WORK INSTRUCTION: Show all lines from the listing below that contain "État".

ENTRIES PROVIDED:
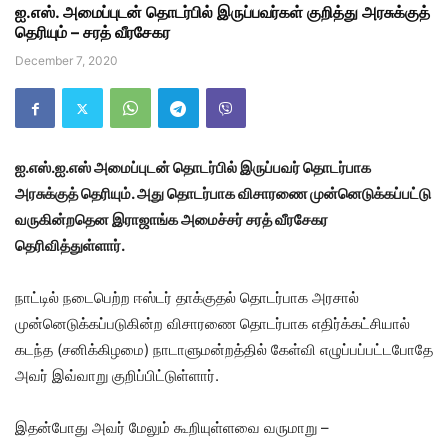
ஐ.எஸ். அமைப்புடன் தொடர்பில் இருப்பவர்கள் குறித்து அரசுக்குத்
தெரியும் – சரத் வீரசேகர
December 7, 2020
ஐ.எஸ்.ஐ.எஸ் அமைப்புடன் தொடர்பில் இருப்பவர் தொடர்பாக
அரசுக்குத் தெரியும். அது தொடர்பாக விசாரணை முன்னெடுக்கப்பட்டு
வருகின்றதென இராஜாங்க அமைச்சர் சரத் வீரசேகர
தெரிவித்துள்ளார்.
நாட்டில் நடைபெற்ற ஈஸ்டர் தாக்குதல் தொடர்பாக அரசால்
முன்னெடுக்கப்படுகின்ற விசாரணை தொடர்பாக எதிர்க்கட்சியால்
கடந்த (சனிக்கிழமை) நாடாளுமன்றத்தில் கேள்வி எழுப்பப்பட்டபோதே
அவர் இவ்வாறு குறிப்பிட்டுள்ளார்.
இதன்போது அவர் மேலும் கூறியுள்ளவை வருமாறு –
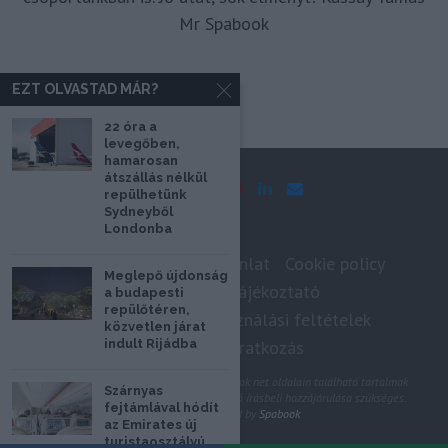
Mr Spabook
EZT OLVASTAD MÁR?
22 óra a
levegőben,
hamarosan
átszállás nélkül
repülhetünk
Sydneyből
Londonba
Impresszum
Médiaajánlat
Cookie policy
Meglepő újdonság
Adatkezelési tájékoztató
a budapesti
repülőtéren,
Szerzői jogok, felhasználási feltételek
közvetlen járat
Hírlevél feliratkozás
indult Rijádba
@2020 - Minden jog fenntartva. A Spabook.net oldalain található tartalmak
Szárnyas
felhasználásához, újraközléséhez a szerző írásbeli hozzájárulása szükséges.
fejtámlával hódít
All Rights Reserved by
Spabook
az Emirates új
turistaosztályú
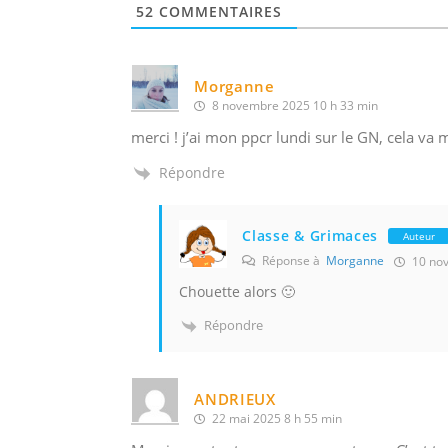
52
COMMENTAIRES
Morganne
8 novembre 2025 10 h 33 min
merci ! j’ai mon ppcr lundi sur le GN, cela va m
Répondre
Classe & Grimaces
Auteur
Réponse à
Morganne
10 nov
Chouette alors 🙂
Répondre
ANDRIEUX
22 mai 2025 8 h 55 min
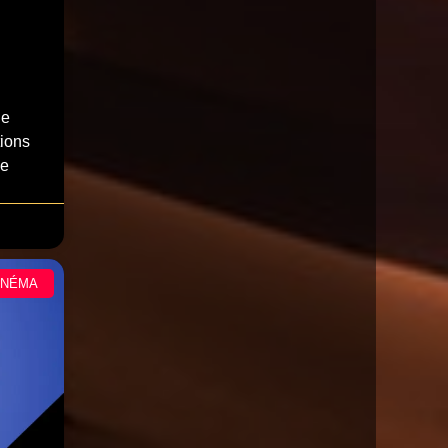
de
tions
de
INÉMA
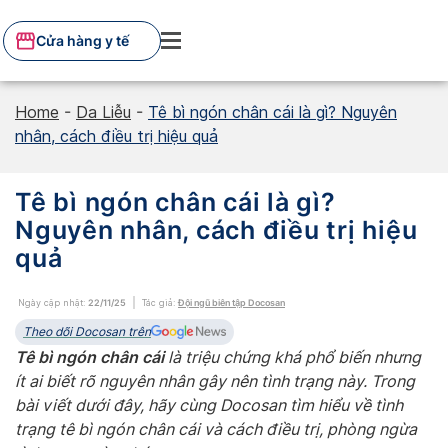
Skip
to
Cửa hàng y tế
content
Home
-
Da Liễu
-
Tê bì ngón chân cái là gì? Nguyên
nhân, cách điều trị hiệu quả
Tê bì ngón chân cái là gì?
Nguyên nhân, cách điều trị hiệu
quả
Ngày cập nhật:
22/11/25
Tác giả:
Đội ngũ biên tập Docosan
Theo dõi Docosan trên
Tê bì ngón chân cái
là triệu chứng khá phổ biến nhưng
ít ai biết rõ nguyên nhân gây nên tình trạng này. Trong
bài viết dưới đây, hãy cùng Docosan tìm hiểu về tình
trạng tê bì ngón chân cái và cách điều trị, phòng ngừa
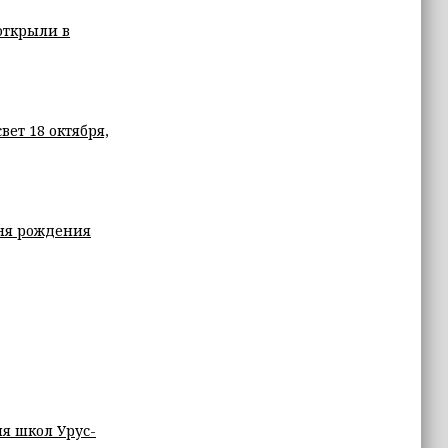
открыли в
ет 18 октября,
Дня рождения
я школ Урус-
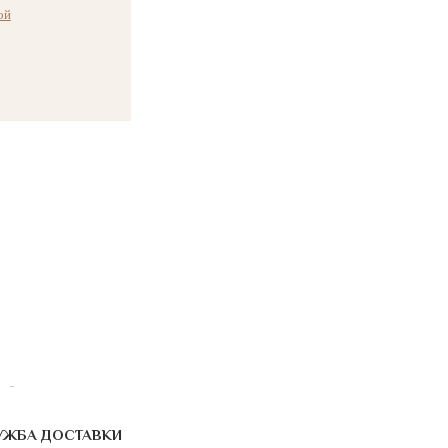
ой
УЖБА ДОСТАВКИ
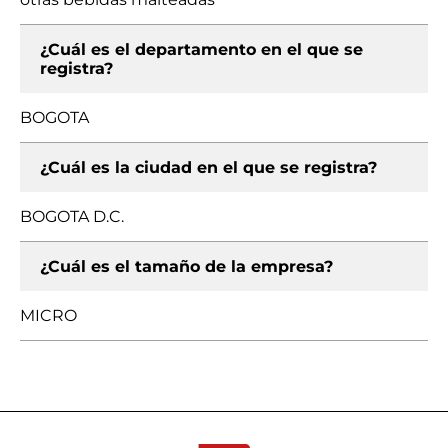
¿Cuál es el departamento en el que se
registra?
BOGOTA
¿Cuál es la ciudad en el que se registra?
BOGOTA D.C.
¿Cuál es el tamaño de la empresa?
MICRO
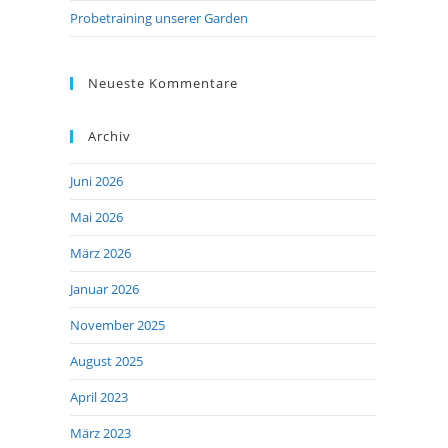
Probetraining unserer Garden
Neueste Kommentare
Archiv
Juni 2026
Mai 2026
März 2026
Januar 2026
November 2025
August 2025
April 2023
März 2023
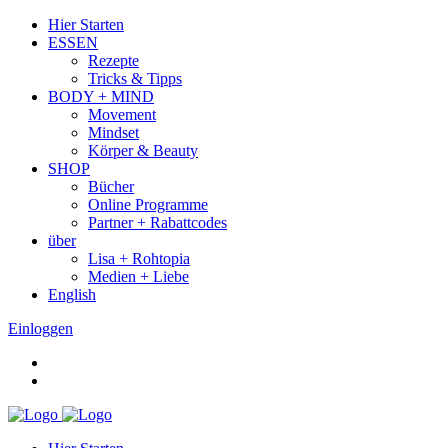
Hier Starten
ESSEN
Rezepte
Tricks & Tipps
BODY + MIND
Movement
Mindset
Körper & Beauty
SHOP
Bücher
Online Programme
Partner + Rabattcodes
über
Lisa + Rohtopia
Medien + Liebe
English
Einloggen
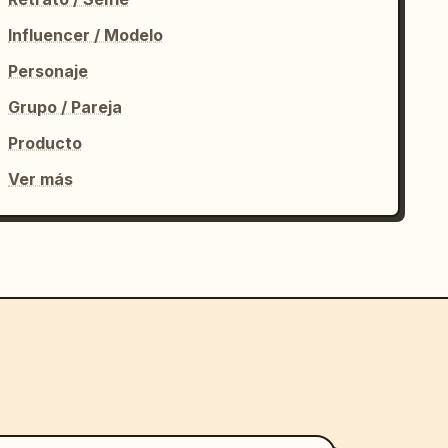
Influencer / Modelo
Personaje
Grupo / Pareja
Producto
Ver más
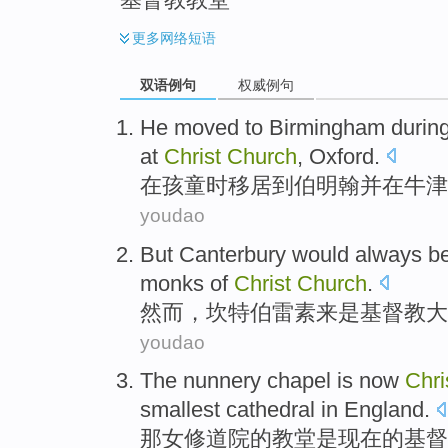
更多
网络短语
双语例句
权威例句
He
moved
to
Birmingham
durin
at
Christ
Church
,
Oxford
.
在孩童
时
移居
到
伯明翰
并
在
牛津
youdao
But
Canterbury would
always
b
monks
of
Christ
Church
.
然而
，
坎特
伯雷素来
是
基督教
大
youdao
The nunnery
chapel
is
now
Chri
smallest
cathedral
in England.
那
女修道院的
教堂
是
现在
的
基督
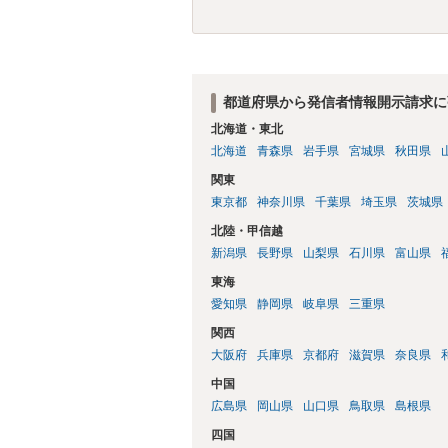
都道府県から発信者情報開示請求に
北海道・東北
北海道
青森県
岩手県
宮城県
秋田県
関東
東京都
神奈川県
千葉県
埼玉県
茨城県
北陸・甲信越
新潟県
長野県
山梨県
石川県
富山県
東海
愛知県
静岡県
岐阜県
三重県
関西
大阪府
兵庫県
京都府
滋賀県
奈良県
中国
広島県
岡山県
山口県
鳥取県
島根県
四国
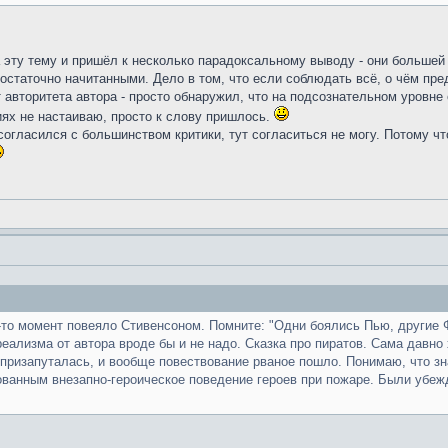
 эту тему и пришёл к несколько парадоксальному выводу - они большей ч
остаточно начитанными. Дело в том, что если соблюдать всё, о чём пре
т авторитета автора - просто обнаружил, что на подсознательном уровне
ях не настаиваю, просто к слову пришлось.
 согласился с большинством критики, тут согласиться не могу. Потому что
й-то момент повеяло Стивенсоном. Помните: "Одни боялись Пью, другие 
еализма от автора вроде бы и не надо. Сказка про пиратов. Сама давно 
ц призапуталась, и вообще повествование рваное пошло. Понимаю, что з
ванным внезапно-героическое поведение героев при пожаре. Были убеждё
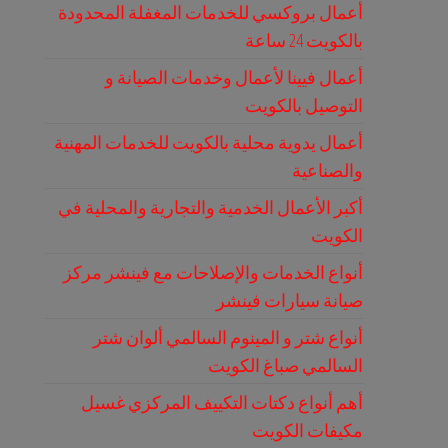
أعمال بروكسي للخدمات المغفلة المحدودة
بالكويت 24 ساعة
أعمال فيينا لأعمال وخدمات الصيانة و
التوصيل بالكويت
أعمال يدوية محلية بالكويت للخدمات المهنية
والصناعية
أكبر الأعمال الخدمية والتجارية والمحلية في
الكويت
أنواع الخدمات والإصلاحات مع فينشر مركز
صيانة سيارات فينشر
أنواع شتر و المينوم السالمي ألوان شتر
السالمي صباغ الكويت
أهم أنواع دكتات التكييف المركزي غسيل
مكيفات الكويت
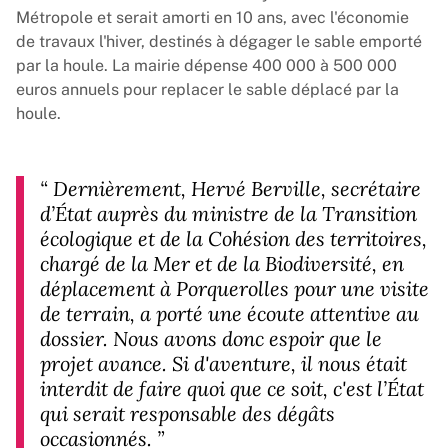
Métropole et serait amorti en 10 ans, avec l'économie
de travaux l'hiver, destinés à dégager le sable emporté
par la houle. La mairie dépense 400 000 à 500 000
euros annuels pour replacer le sable déplacé par la
houle.
“
Dernièrement, Hervé Berville, secrétaire
d’État auprès du ministre de la Transition
écologique et de la Cohésion des territoires,
chargé de la Mer et de la Biodiversité, en
déplacement à Porquerolles pour une visite
de terrain, a porté une écoute attentive au
dossier. Nous avons donc espoir que le
projet avance. Si d'aventure, il nous était
interdit de faire quoi que ce soit, c'est l’État
qui serait responsable des dégâts
occasionnés
.
”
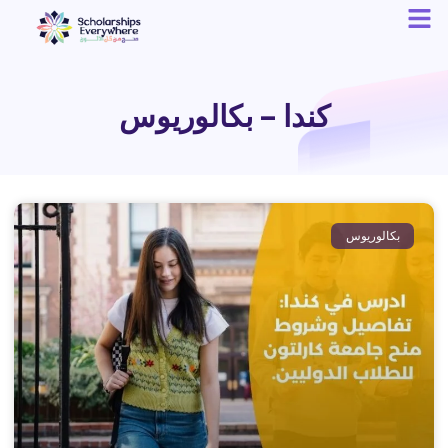
كندا – بكالوريوس
بكالوريوس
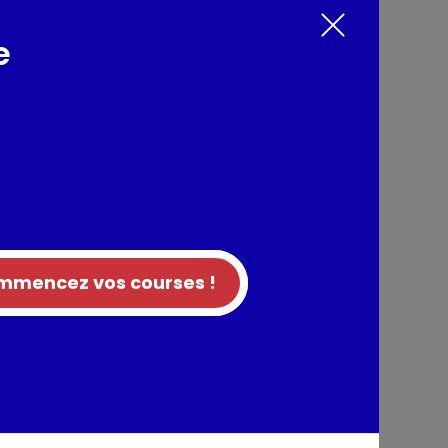
e
nts / Allergènes
ce), sucre, riz rond 7% (origine France),
ille, épaississant : gomme de xanthane,
tion
mencez vos courses !
entaires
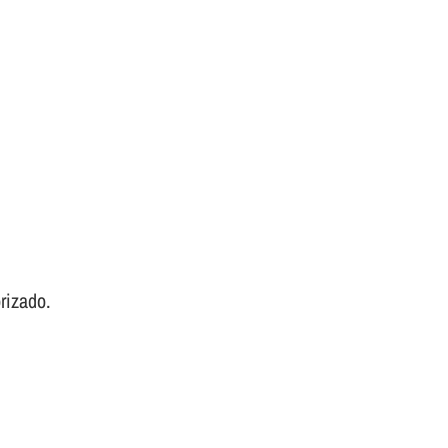
rizado.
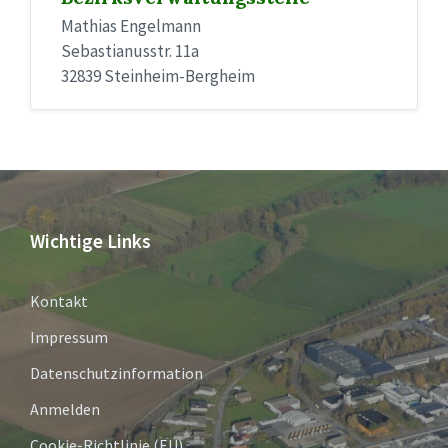
Mathias Engelmann
Sebastianusstr. 11a
32839 Steinheim-Bergheim
Wichtige Links
Kontakt
Impressum
Datenschutzinformation
Anmelden
Cookie-Richtlinie (EU)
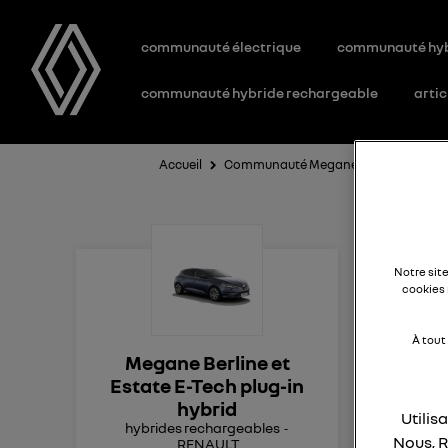
communauté électrique
communauté hy
communauté hybride rechargeable
artic
Accueil
Communauté Megane Berline et Estate
ca
Notre sit
tr
cookies 
À tout
Megane Berline et
j'a
Estate E-Tech plug-in
moi
hybrid
Utilis
ann
hybrides rechargeables
Nous, R
RENAULT
mesu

SOLUTION TO THE EXERCISE:
d’État auprès du ministre de la Transition
interdit de faire quoi que ce soit, c'est l’État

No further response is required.